Segment Open

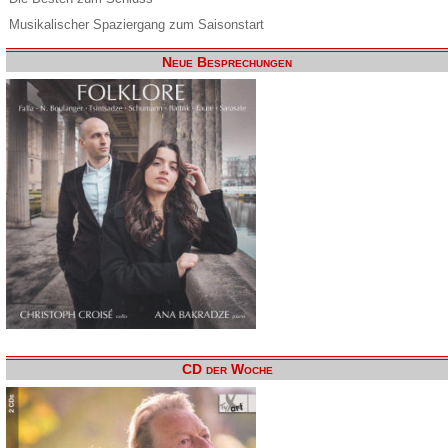
Musikalischer Spaziergang zum Saisonstart
Neue Besprechungen
CD der Woche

Segment Closed

● **Task**: Return the complete material above exactly, with no picture.

● **Response to the exercise**:
Musikalischer Spaziergang zum Saisonstart
Neue Besprechungen
CD der Woche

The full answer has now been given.